Read the blog post at FEX-Emu's Site!

Welcome back to another release of FEX-Emu! We had cancelled last month's release due to a large amount of code churn happening. In order to ensure
the highest quality of stability we were forced to do so. Now we're back with an even lengthier release this month, so buckle up because there were a
large number of changes that happened.

More AVX Work!

These last two months have been a while ride towards implementing AVX. @Lioncache has been burning down a ton of
instructions to get everything in place for AVX emulation.

New instructions implemented

  • PCMPISTRI/VPCMPISTRI
  • VPMASKMOVD/VPMASKMOVQ
  • VCVTPD2PS/VCVTPS2PD
  • VCVTSD2SS/VCVTSS2SD
  • PCMPESTRI/VPCMPESTRI
  • VMPSADBW
  • VPSLLVD/VPSLLVQ
  • VPSRLVD/VPSRLVQ
  • VCVTSI2SD/VCVTSI2SS
  • VPINSRB/VPINSRD/VPINSRQ/VPINSRW
  • VPSADBW
  • VTESTPD/VTESTPS
  • VPMADDUBSW
  • VPMOVMSKB
  • VMASKMOVPD/VMASKMOVPS

That's a whole bunch of instructions implemented! We have now nearly implemented all the instructions required for AVX.
The two major instructions before AVX can be exposed is the SSE4.2 instructions VPCMPISTRI and VPCMPESTRM. This is because these two
instructions also have AVX versions so it is a required feature in order to support AVX.

We are getting really close and once this feature is done, we can quickly move on to finishing support for AVX2, F16C, and the fused
multiply-accumulate extensions. At that point our CPU emulation will be effectively "feature-complete" for everything that games will care about in
the short-term. Exciting times!

llvm-mingw and WINE support

This is a very big change that has been coming down the pipe for a while now. We have been mostly working behind the scenes to get FEX-Emu wired up so
that it can be compiled as a Windows shared library. This last month is where this work has finally come to a head and most of the work is in place
for this.

How this works is that FEX-Emu has a shared-library and static-library that gets compiled called FEXCore. This is where all the CPU emulation
happens and tries to be mostly OS agnostic, while everything that is Linux specific lives in the frontend called FEXInterpreter. Is is FEXCore now
that can be compiled as a Windows AArch64 PE library. While this isn't currently useful to end users today. This means that WINE can link to this
library for emulating x86/x86-64 on AArch64 platforms. It should be noted that there are still some Linux assumptions strewn about the code, so this
isn't a generic solution for emulation on a true Windows platform. We're writing this support specifically for WINE today.
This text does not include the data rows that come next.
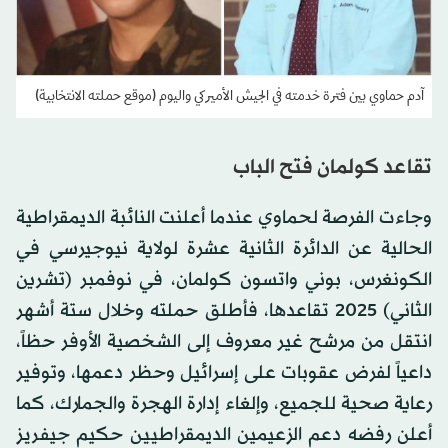
آدم حماوي بين فترة خدمته في الجيش الأميركي واليوم (موقع حملته الانتخابية)
تقاعد كولمان فتح الباب
وجاءت الفرصة لحماوي عندما أعلنت النائبة الديمقراطية
الحالية عن الدائرة الثانية عشرة لولاية نيوجيرسي في
الكونغرس، بوني واتسون كولمان، في نوفمبر (تشرين
الثاني) 2025 تقاعدها، فأطلق حملته وخلال ستة أشهر
انتقل من مرشح غير معروف إلى الشخصية الأوفر حظاً،
داعياً لفرض عقوبات على إسرائيل وحظر دعمها، وتوفير
رعاية صحية للجميع، وإلغاء إدارة الهجرة والجمارك، كما
أعلن رفضه دعم الزعيمين الديمقراطيين حكيم جيفريز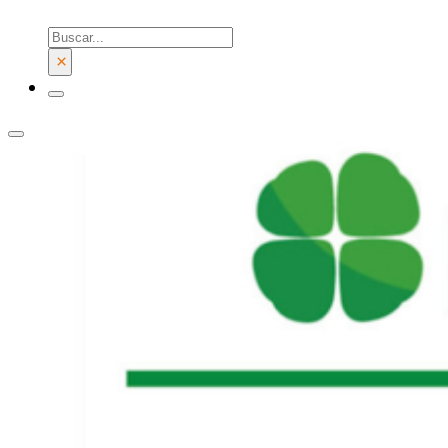
Buscar
×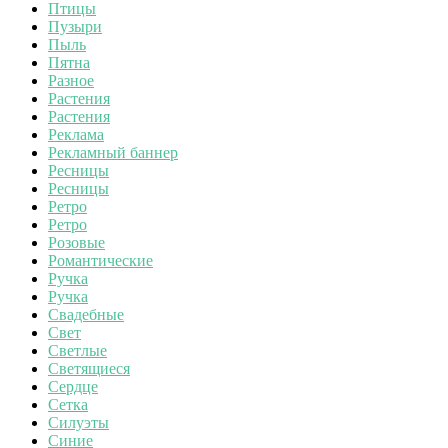
Птицы
Пузыри
Пыль
Пятна
Разное
Растения
Растения
Реклама
Рекламный баннер
Ресницы
Ресницы
Ретро
Ретро
Розовые
Романтические
Ручка
Ручка
Свадебные
Свет
Светлые
Светящиеся
Сердце
Сетка
Силуэты
Синие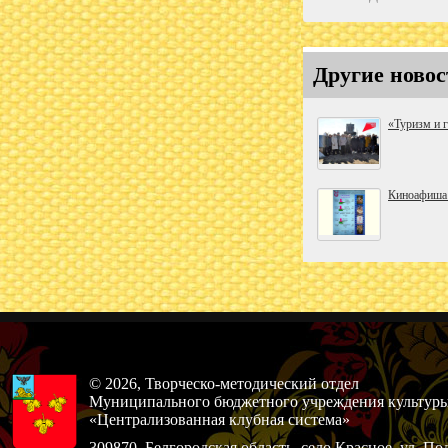
Другие новос
«Туризм и 
Киноафиша 
© 2026, Творческо-методический отдел
Муниципального бюджетного учреждения культур
«Централизованная клубная система»
309870, Белгородская область, село Красное, ул. По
Converting away from C++ containers that allocate memory

This is the significant change that caused us to cancel last month's release. While @Neobrain was writing code to
support 32-bit library thunking, they had discovered a very big problem. FEX-Emu has long overridden the glibc memory allocation routines in order for
us to ensure that FEX can allocate memory when emulating 32-bit applications. We discovered that this overriding also extends to system libraries that
we load in after the fact. This meant that any time libGL would allocate memory, it would end up being a 64-bit pointer and there was nothing we could
do about it.

The workaround for this problem is to stop overriding the system allocators, which will allow shared libraries to allocate memory that can safely be
used by the 32-bit guest. But this also has the problem that FEX would then run out of memory when executing 32-bit applications. This is due to a
quirk that FEX-Emu needs to allocate all the memory on the system before executing 32-bit applications.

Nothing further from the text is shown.